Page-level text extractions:
──────────

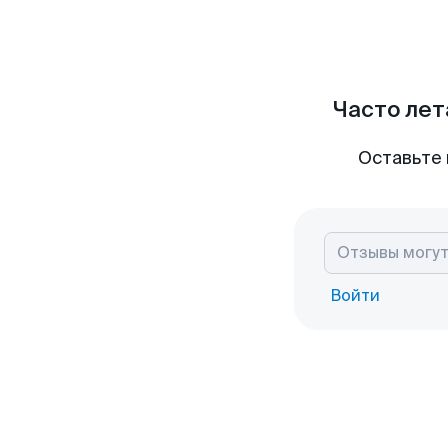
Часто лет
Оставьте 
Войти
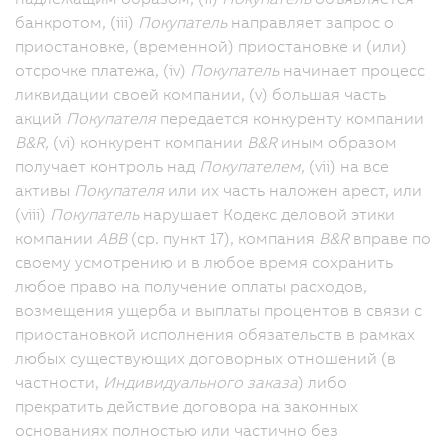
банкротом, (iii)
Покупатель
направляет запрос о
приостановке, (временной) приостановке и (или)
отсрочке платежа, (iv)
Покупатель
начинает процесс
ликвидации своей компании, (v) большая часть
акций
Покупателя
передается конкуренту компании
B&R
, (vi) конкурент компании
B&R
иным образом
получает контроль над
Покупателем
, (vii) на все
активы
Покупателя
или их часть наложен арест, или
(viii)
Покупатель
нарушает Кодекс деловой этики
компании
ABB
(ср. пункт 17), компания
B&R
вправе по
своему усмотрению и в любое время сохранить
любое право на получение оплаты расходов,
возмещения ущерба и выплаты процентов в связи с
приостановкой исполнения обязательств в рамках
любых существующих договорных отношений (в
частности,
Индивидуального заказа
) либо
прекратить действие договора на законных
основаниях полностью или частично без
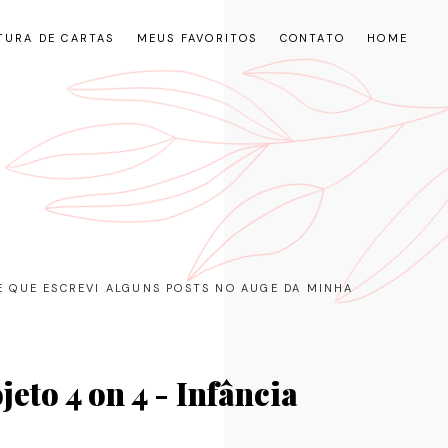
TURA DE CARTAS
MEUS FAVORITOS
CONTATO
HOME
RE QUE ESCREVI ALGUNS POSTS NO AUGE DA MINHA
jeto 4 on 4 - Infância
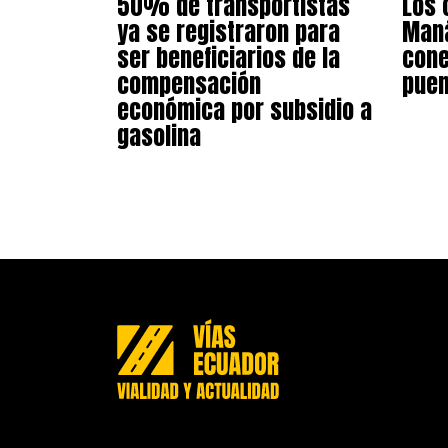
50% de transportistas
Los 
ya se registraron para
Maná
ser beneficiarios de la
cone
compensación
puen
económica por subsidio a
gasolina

──────────

An exact copy of the lines above, from the first through the line that holds "основаниях полностью или частично без", is what is needed; leave the pictures out.

PROBLEM SOLUTION:
Часто лет
Оставьте 
Войти
банкротом, (iii)
Покупатель
направляет запрос о
приостановке, (временной) приостановке и (или)
отсрочке платежа, (iv)
Покупатель
начинает процесс
ликвидации своей компании, (v) большая часть
акций
Покупателя
передается конкуренту компании
B&R
, (vi) конкурент компании
B&R
иным образом
получает контроль над
Покупателем
, (vii) на все
активы
Покупателя
или их часть наложен арест, или
(viii)
Покупатель
нарушает Кодекс деловой этики
компании
ABB
(ср. пункт 17), компания
B&R
вправе по
своему усмотрению и в любое время сохранить
любое право на получение оплаты расходов,
возмещения ущерба и выплаты процентов в связи с
приостановкой исполнения обязательств в рамках
любых существующих договорных отношений (в
частности,
Индивидуального заказа
) либо
прекратить действие договора на законных
основаниях полностью или частично без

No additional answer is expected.